Schug looked around the full house at Brigid's and welcomed the husbands. "It's nice to see guys. I know your wives dragged you down here."
John Herath, who admitted that his wife brought him to the reading, said, "It's the amazing, the talent that's been brought in for this book festival."
Sandra, his wife, echoed his thoughts, "This is really a joy! I appreciate all the talented writers."
Schug has had a lot of experience at various jobs during the past years - grave digger, firefighter, dishwasher and a stint in the army, all of which bring depth to his poems. They are all personal but not necessarily autobiographical.
Schug pays homage to his father in many of the pieces, an alcoholic father who was a barber for most of his life. He went on the wagon and remained sober for the last 20 years or so of his life, but his youngest son also turned to alcohol. Schug's poem, "Barber and Son" tells the poignant tale of their relationship. Schug's brother retrieved the father's barber chair from the basement of the family home, and it now has a place of honor in the living room.
Schug answered a questioner who asked if he is a disciplined writer. "I am a very disciplined writer and write every day."
His job allows him to think about his writings so he is ready to start putting thoughts to paper with the generous contributions of students cleaning out their "stuff," which sometimes even includes eatable items. Schug even wrote a poem about the juicy apples he retrieved from a waste bin, how sweet the juice was as it trickled down his throat.
"Each of us must sing our own song while seeking harmony," Schug said. "There are a lot of ways to deal with your feelings and a lot of them are not very positive. Lucky me!"
Friday night crowd at the Cabin Coffee House and Café is not usually a crowd of book club enthusiasts, but yesterday was an exception. Local author, Beth Solheim, welcomed people from as far away as San Diego--Laurel a young lady who wishes to be a writer and the winner of the door prize, a free copy of "At Witt's End."
"At Witt's End" is the title of Solheim's first installment of what she hopes will be a series of light hearted stories--the Sadie Witt Mystery series set in the north woods of Minnesota. The title of the book is also the name of the resort Sadie and her twin sister, Jane run for the public and also for some "people" for whom Sadie is the conduit for their eventual release into the great beyond. For Sadie is a Death Coach, a burden given to her some 20 years before by whom we have yet to discover. Sadie is 64 years old, wears push-up bras, mini-skirts, spiked hair that gets colored each week at Big Leon's beauty shop, purple painted toe nails and is an unlikely candidate as a death coach. She helps those who have been unable to successfully pass over because of unresolved issues in their life time to realize their death potential.

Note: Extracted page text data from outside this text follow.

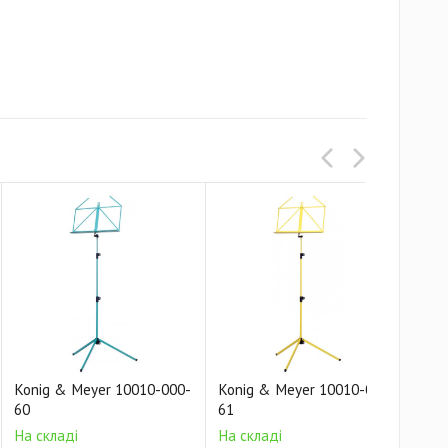
Konig & Meyer 10010-000-
Konig & Meyer 10010-000-
Kon
60
61
65
На складі
На складі
На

Sounds sort of out there but Solheim admits that the shows "Ghost Whisperer" and "The Medium" along with her vivid imagination have helped to create her main character, Sadie. Sadie is loosely based upon a patient she worked with years ago named Tilly, who at 80 years liked to order undergarments from "Fredricks of Hollywood." Solheim also admits to like to read Janet Evanovich's novels which are set in Trenton, N.J. and also have an quirky senior, Grandma Maszer who loves to go to funerals.
The audience seemed glad to know that the next book in the series, "Outwitted" is due out in January as is Solheim who is well on her way to being Bemidji's own Agatha Christie. When asked about how she gathers her material, Solheim said she keeps lots of notes and details on real incidents in her life. She gave as an example, the conversation she had with a curious 5 year old at a funeral recently. The child asked who was in the box and will she start to stink before the party would be over?
Another person from San Diego, Sandy, said she came to the reading with her friends. "She (Solheim) is a good story teller and she brings it to life--especially Sadie's spunk."
Sadie's spunk is also well liked down at the Fertile Turtle where she attends weekly dances with the senior citizens--you go girl!